Input data -
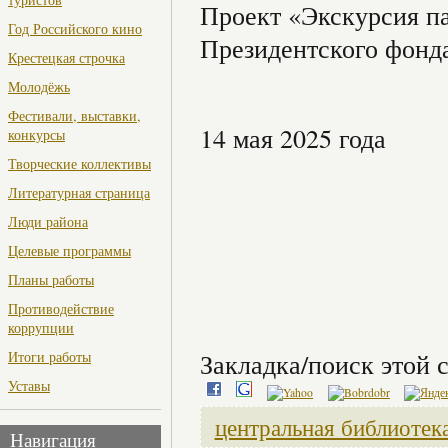
Проект «Экскурсия п
Год Российского кино
Президентского фонд
Крестецкая строчка
Молодёжь
Фестивали, выставки,
14 мая 2025 года
конкурсы
Творческие коллективы
Литературная страница
Люди района
Целевые программы
Планы работы
Противодействие
коррупции
Итоги работы
Закладка/поиск этой с
Уставы
центральная библиотек
Навигация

Instructions to follow - Write out the whole listing again, exactly, with no pictures.

Task result -
Проект «Экскурсия п
Год Российского кино
Президентского фонд
Крестецкая строчка
Молодёжь
Фестивали, выставки,
14 мая 2025 года
конкурсы
Творческие коллективы
Литературная страница
Люди района
Целевые программы
Планы работы
Противодействие
коррупции
Итоги работы
Закладка/поиск этой с
Уставы
центральная библиотек
Навигация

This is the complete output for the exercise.